Rising conflict is disrupting global supply chains

Zaid M. Belbagi

The onset of the holiday period has put supply chain disruption under the spotlight. A spate of attacks threatening the Suez Canal and a simultaneous drought affecting the Panama Canal will affect the availability of consumer goods this Christmas, highlighting the risks to supplies in today’s interconnected and codependent world.
The network of people and processes involved in the production and distribution of commodities is typically and increasingly distributed globally. The countries of origin, processing and consumer markets are often thousands of miles apart, connected by shipping lanes that are far too often at the mercy of war, conflicts and adverse weather.
Current circumstances are highlighting this.
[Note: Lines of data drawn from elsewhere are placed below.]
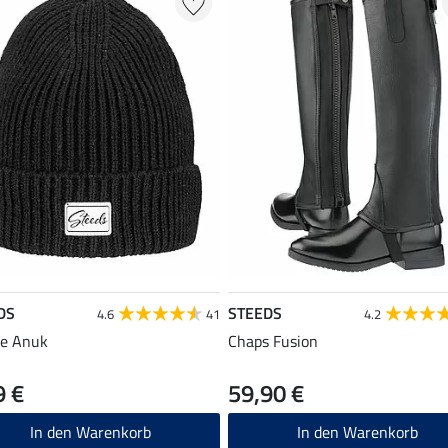
DS
STEEDS
4.6
41
4.2
ie Anuk
Chaps Fusion
9 €
59,90 €
In den Warenkorb
In den Warenkorb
Following the ruptures of the COVID-19 pandemic, an already-disjointed global system has been put under increasing pressure.
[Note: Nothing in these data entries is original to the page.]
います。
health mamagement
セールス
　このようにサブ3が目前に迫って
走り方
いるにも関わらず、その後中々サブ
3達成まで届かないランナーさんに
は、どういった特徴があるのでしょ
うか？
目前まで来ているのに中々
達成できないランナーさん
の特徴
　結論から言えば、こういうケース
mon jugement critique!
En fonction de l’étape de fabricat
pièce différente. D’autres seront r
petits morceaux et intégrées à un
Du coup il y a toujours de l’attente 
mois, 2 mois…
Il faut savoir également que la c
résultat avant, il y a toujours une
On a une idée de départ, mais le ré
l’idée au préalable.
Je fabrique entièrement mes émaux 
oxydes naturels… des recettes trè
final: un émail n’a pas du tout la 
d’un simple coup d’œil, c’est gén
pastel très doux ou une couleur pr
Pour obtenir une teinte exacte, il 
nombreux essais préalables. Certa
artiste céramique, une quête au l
The conflict in Ukraine has shown how severely the global supply chain network can be impacted by geopolitics. Russia and Ukraine account for a third of global wheat supply. Before the war, for example, 40 percent of wheat supply for the World Food Programme came from Ukraine alone. With the outbreak of the Russia-Ukraine conflict in 2022 and the resultant Western sanctions on trade with Moscow, wheat and grain supplies have suffered significant disruption. The conflict has had far-flung consequences, as the resulting surge in prices has crippled the Egyptian economy, for example. The short supply of edible oils, iron ore and corn that Ukraine exports, alongside Russian oil, petroleum products, gold and semi-finished iron, highlights how political disruption can negatively impact related industries globally.
Though relatively less disruptive to global supply chain networks, the conflict between Hamas and Israel in Gaza, now in its 10th week, has created an environment of political and economic uncertainty in the Middle East. The impact on energy markets has been noticeable.
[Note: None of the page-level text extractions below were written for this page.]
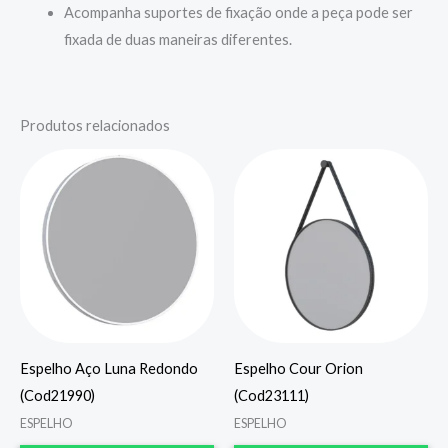
Acompanha suportes de fixação onde a peça pode ser
fixada de duas maneiras diferentes.
Produtos relacionados
Espelho Aço Luna Redondo
Espelho Cour Orion
(Cod21990)
(Cod23111)
ESPELHO
ESPELHO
In the first week of the conflict, Israel temporarily paused operations at its offshore Tamar gas field, which is an essential source of natural gas supplies to Egypt, Jordan and Europe. Operations were resumed in November, but this episode showed how insecurity in Gaza and the Eastern Mediterranean can cause disquiet in the international energy market.
Though supply chains have remained largely unaffected, the recent seizure of an Israeli cargo ship in the Red Sea by Houthi militants illustrated how the security implications of the war in Gaza also extend to the region’s territorial waters, particularly the Red Sea and Suez Canal, which is one of the world’s busiest shipping routes. In circumstances where rerouted ships from Panama already face five to six days of delays, shipping costs and insurance premiums have skyrocketed as the industry has faced the dual shocks of violent risk to vessels and drought on major international waterways. If shoppers in Organisation for Economic Co-operation and Development countries will have to forgo their new iPhones and iPads this Christmas, they may also have to go without their favored carbonated beverages. The ongoing conflict in Sudan between the country’s army and the Rapid Support Forces militia is affecting the production of gum Arabic.
Sudan is the world’s largest producer, accounting for about 70 percent of global supply. Used as a thickening agent, it is also a key component of fizzy drinks that is equally critical to PepsiCo and Coca-Cola. The product is reportedly Sudan’s biggest source of foreign revenue. However, as clashes between the warring sides continue, the production and distribution of the gum is becoming increasingly insecure, risking further supply chain disruptions for international manufacturers, as well as an economic downturn in Sudan. Amid the growing vulnerability of international supply chains, the International Monetary Fund’s October 2023 World Economic Outlook cautioned against the weaponization of basic commodities and called for the de-risking of the most vital products. The war in Ukraine has underlined how supply chain disruptions are particularly challenging for low-income and resource-poor countries that are dependent on imports. Though reshoring or onshoring, whereby operations and manufacturing are relocated in order to reduce the potential for disruption, is to be welcomed, it is unhelpful in circumstances where large countries bound by large populations and the growing adverse effect of climate change are reliant upon the import of foodstuffs.
The current conflicts have yet to significantly affect the market for minerals such as copper, lithium or the rare earth elements that are essential to the green transition. Similarly, the trade in electronics, arms and semiconductors produced by Israel, though slowing, is yet to have an impact. However, as other conflicts have shown, should Israel persist with its military action, it will cause major destabilization.